Class OpenAIVLMParser

java.lang.Object
org.apache.tika.parser.vlm.AbstractVLMParser
org.apache.tika.parser.vlm.OpenAIVLMParser
All Implemented Interfaces:
Serializable, Initializable, SelfConfiguring, Parser

public class OpenAIVLMParser extends AbstractVLMParser
VLM parser for OpenAI-compatible chat completions endpoints (OpenAI, Azure OpenAI, OpenRouter, vLLM, Ollama, LiteLLM, Together AI, Groq, Fireworks, Mistral, NVIDIA NIM, Jina, local FastAPI wrappers, etc.).

Images are base64-encoded and sent as image_url content parts.
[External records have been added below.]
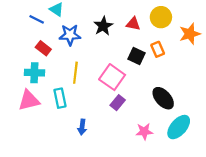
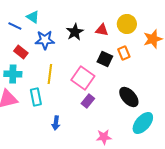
pink star: (144, 131) -> (104, 137), moved

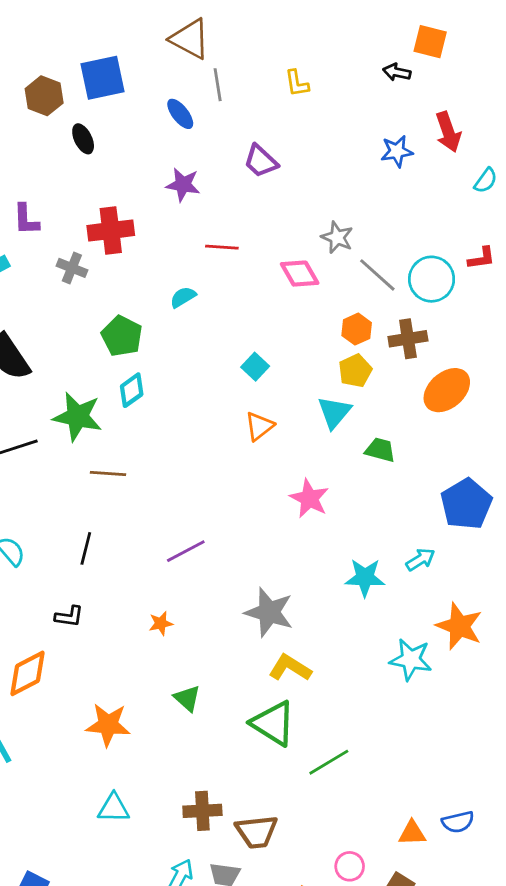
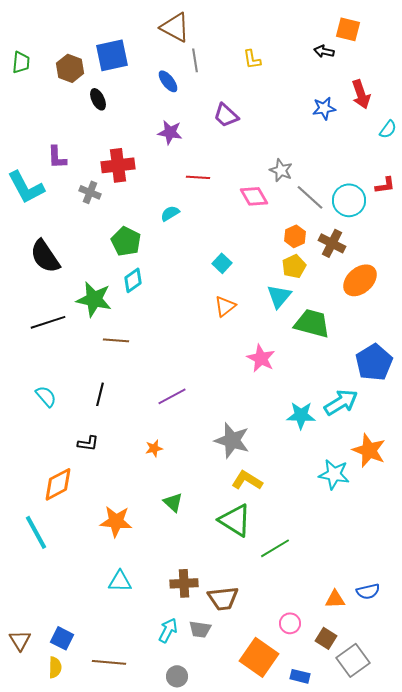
brown cross: (408, 339) -> (332, 243), turned 36
green trapezoid: (380, 450) -> (312, 323), size x1.6
cyan arrow: (420, 560) -> (341, 402), size x1.6

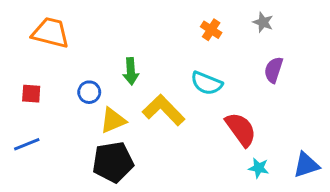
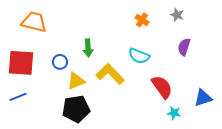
red square: (31, 94) -> (21, 63), size x2.0
blue triangle: (306, 165) -> (203, 98), moved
Azure OpenAI is supported by configuring:

  • baseUrlhttps://{resource}.openai.azure.com
  • completionsPath/openai/deployments/{deployment}/chat/completions?api-version=2024-02-01
  • apiKeyHeaderNameapi-key
  • apiKeyPrefix"" (empty string)

Configuration key: "openai-vlm-parser"

Since:
Apache Tika 4.0
See Also:
  • Constructor Details

    • OpenAIVLMParser

      public OpenAIVLMParser()
    • OpenAIVLMParser

      public OpenAIVLMParser(VLMOCRConfig config)
    • OpenAIVLMParser

      public OpenAIVLMParser(JsonConfig jsonConfig)
  • Method Details

    • buildHttpCall

      protected AbstractVLMParser.HttpCall buildHttpCall(VLMOCRConfig config, String base64Data, String mimeType)
      Description copied from class: AbstractVLMParser
      Build a fully formed AbstractVLMParser.HttpCall for the target API.
      Specified by:
      buildHttpCall in class AbstractVLMParser
      Parameters:
      config - resolved config for this parse
      base64Data - base64-encoded version of the file bytes
      mimeType - the MIME type of the input (e.g. image/png)
      Returns:
      a ready-to-execute AbstractVLMParser.HttpCall
    • extractResponseText

      protected String extractResponseText(String responseBody, Metadata metadata) throws TikaException
      Description copied from class: AbstractVLMParser
      Parse the API response body and extract the model's text output. Implementations should also populate AbstractVLMParser.VLM_PROMPT_TOKENS and AbstractVLMParser.VLM_COMPLETION_TOKENS in metadata when the information is available.
      Specified by:
      extractResponseText in class AbstractVLMParser
      Parameters:
      responseBody - raw JSON response body
      metadata - metadata to enrich with token counts
      Returns:
      the extracted text content
      Throws:
      TikaException
    • getSupportedMediaTypes

      protected Set<MediaType> getSupportedMediaTypes()
      Specified by:
      getSupportedMediaTypes in class AbstractVLMParser
      Returns:
      the set of media types this parser handles (images, PDFs, etc.)
    • configKey

      protected String configKey()
      Specified by:
      configKey in class AbstractVLMParser
      Returns:
      the JSON config key for ParseContextConfig lookup (e.g. "openai-vlm-parser", "gemini-vlm-parser")
    • getHealthCheckUrl

      protected String getHealthCheckUrl(VLMOCRConfig config)
      Specified by:
      getHealthCheckUrl in class AbstractVLMParser
      Returns:
      an optional health-check URL to probe at init time, or null to skip the probe
    • getCompletionsPath

      public String getCompletionsPath()
    • setCompletionsPath

      public void setCompletionsPath(String completionsPath)
      Set the URL path for chat completions requests. Default is /v1/chat/completions.

      For Azure OpenAI, use something like /openai/deployments/my-gpt4o/chat/completions?api-version=2024-02-01.

    • getApiKeyHeaderName

      public String getApiKeyHeaderName()
    • setApiKeyHeaderName

      public void setApiKeyHeaderName(String apiKeyHeaderName)
      Set the HTTP header name for API key authentication. Default is Authorization. For Azure OpenAI, set to api-key.
    • getApiKeyPrefix

      public String getApiKeyPrefix()
    • setApiKeyPrefix

      public void setApiKeyPrefix(String apiKeyPrefix)
      Set the prefix prepended to the API key in the auth header. Default is "Bearer " (with trailing space). For Azure OpenAI, set to "" (empty string).